Joachim konnte während seines Aufenthaltes in Weimar und auch noch einige Zeit nachher von der Wagner’schen Partei als einer der Ihren betrachtet werden, denn wenn er auch seinem ganzen Wesen nach jedem Parteigetriebe fern stehen mußte, so äußerte er doch seine Sympathien für Wagner’s Opern unverholen und bei jeder Gelegenheit. Merkwürdigerweise zeigen seine Compositionen aus jener Periode nicht die leiseste Spur von Wagnerscher Melodienbildung oder Harmonisation. Sein erstes Concert, das er 1853, als er bereits nach Hannover übergesiedelt war, auf dem Karlsruher Musikfest unter Liszt’s Leitung vortrug, so wie seine Hamlet-Ouvertüre, Werke von vorwiegend düsterer Färbung tragen den unverkennbaren Stempel von Schumann’s und Berlioz’ Einfluß. Und diese Eigenthümlichkeit bietet einen bedeutsamen Aufschluß für das innere Wesen Joachim’s und eine bessere Erklärung für die spätere gänzliche Trennung von der Partei, als alle die unerquicklichen polemischen Andeutungen.

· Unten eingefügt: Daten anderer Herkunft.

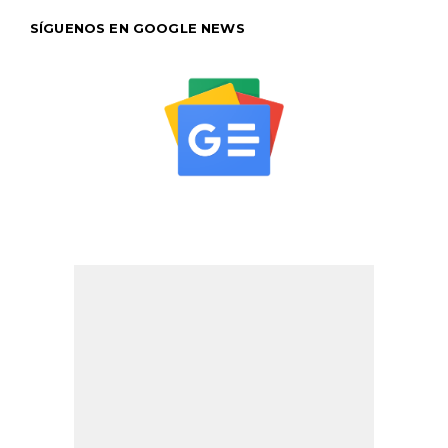
SÍGUENOS EN GOOGLE NEWS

Es ist viel darüber gestritten worden, in wie weit er diese Trennung öffentlich in den Zeitungen[8] kundgeben sollte; wir glauben, daß er nicht gut anders handeln konnte, sein Name wurde zu oft neben den Lenkern der Partei genannt, die Pflicht der Aufrichtigkeit gebot ihm, die Veränderung in seinen Ueberzeugungen eben so offen darzulegen, als er diese Ueberzeugungen früher ausgesprochen hatte.

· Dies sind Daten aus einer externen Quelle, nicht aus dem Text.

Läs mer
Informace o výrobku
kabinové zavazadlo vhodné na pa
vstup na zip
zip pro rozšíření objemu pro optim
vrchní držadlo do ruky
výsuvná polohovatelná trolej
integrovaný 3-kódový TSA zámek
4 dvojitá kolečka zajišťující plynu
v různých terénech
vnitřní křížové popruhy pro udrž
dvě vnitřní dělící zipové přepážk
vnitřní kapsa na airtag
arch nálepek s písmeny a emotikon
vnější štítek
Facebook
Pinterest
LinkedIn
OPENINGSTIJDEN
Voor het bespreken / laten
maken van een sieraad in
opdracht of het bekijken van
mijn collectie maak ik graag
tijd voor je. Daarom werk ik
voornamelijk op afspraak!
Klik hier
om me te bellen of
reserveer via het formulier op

In Weimar blieb Joachim bis zum Jahre 1852, in welchem er als Concertmeister nach Hannover berufen ward.[9] Dort verweilte er bis zum Jahre 1865, nach allen Seiten hin rastlos künstlerisch thätig, fördernd, anregend. Dort brachte er durch unablässiges, allseitiges Studium seine Kunst zu jener Meisterschaft, die ihm den unbestrittenen ersten Platz unter allen ausübenden Musikern sichert. Dort bildete er seine künstlerischen Grundsätze um, bis sie zur unwandelbaren Festigkeit gediehen. Dort gründete er seine Häuslichkeit in der Verbindung mit Amalie Schneeweiß, die jetzt als Concertsängerin ihm würdig zur Seite steht. Seine Stellung in Hannover war die glänzendste. Der König, von aufrichtiger Liebe zur Kunst und zu den Künstlern beseelt, gab ihm wiederholte Beweise der Hochachtung, das Publicum ließ keine Gelegenheit vorübergehen, wo es sich ihm dankbar erweisen konnte für den Aufschwung, den die Orchesterconcerte unter seiner Anregung, Leitung und Mitwirkung nahmen.

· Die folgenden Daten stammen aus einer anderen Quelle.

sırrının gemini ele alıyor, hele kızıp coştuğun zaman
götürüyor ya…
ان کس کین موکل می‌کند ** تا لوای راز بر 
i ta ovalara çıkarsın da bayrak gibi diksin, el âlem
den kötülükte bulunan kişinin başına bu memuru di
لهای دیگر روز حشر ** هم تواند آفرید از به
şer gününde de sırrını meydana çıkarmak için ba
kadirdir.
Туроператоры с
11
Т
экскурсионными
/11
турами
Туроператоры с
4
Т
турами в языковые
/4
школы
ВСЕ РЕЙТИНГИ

Nichtsdestoweniger fand er sich zu wiederholten Malen bewogen, seine Entlassung zu verlangen. Er konnte manche Verhältnisse in der Oberleitung nicht mit seinen Ueberzeugungen vereinbaren; zwar vermochte der König des Künstlers Bedenken durch erneute persönliche Gunstbezeugungen zu beschwichtigen, nicht zu beseitigen; auf die Dauer konnte sich der fest auftretende Joachim auf dem glatten Boden der Hofgemächer nicht behaglich fühlen, und sein Entschluß die Stellung aufzugeben, ward zuletzt ein unwiderruflicher. Doch blieb er noch in der Stadt, wo er und seine Frau viele liebe Freunde zählten, bis die veränderten politischen Verhältnisse, die warme Aufnahme, die er bei jedesmaligem Erscheinen in Berlin fand, endlich die Einladung des ehemaligen Cultusministers von Mühler, die Leitung einer neugegründeten Hochschule für Musik zu übernehmen, ihn bewogen, seinen dauernden Wohnsitz in der neuen Kaiserstadt aufzuschlagen. Seine Wirksamkeit in dieser Stellung, die damit verbundenen Zwischenfälle gehören der jüngsten Vergangenheit an, liegen also noch so nahe, daß der Blick nicht alle Einzelheiten sicher zusammenzufassen vermag, und daher ein so zu sagen perspectivisches Urtheil nicht gefällt werden kann. Wir schließen also unsere Erzählung der Thatsachen ab und beschäftigen uns nunmehr mit der Betrachtung und Prüfung des Individuums.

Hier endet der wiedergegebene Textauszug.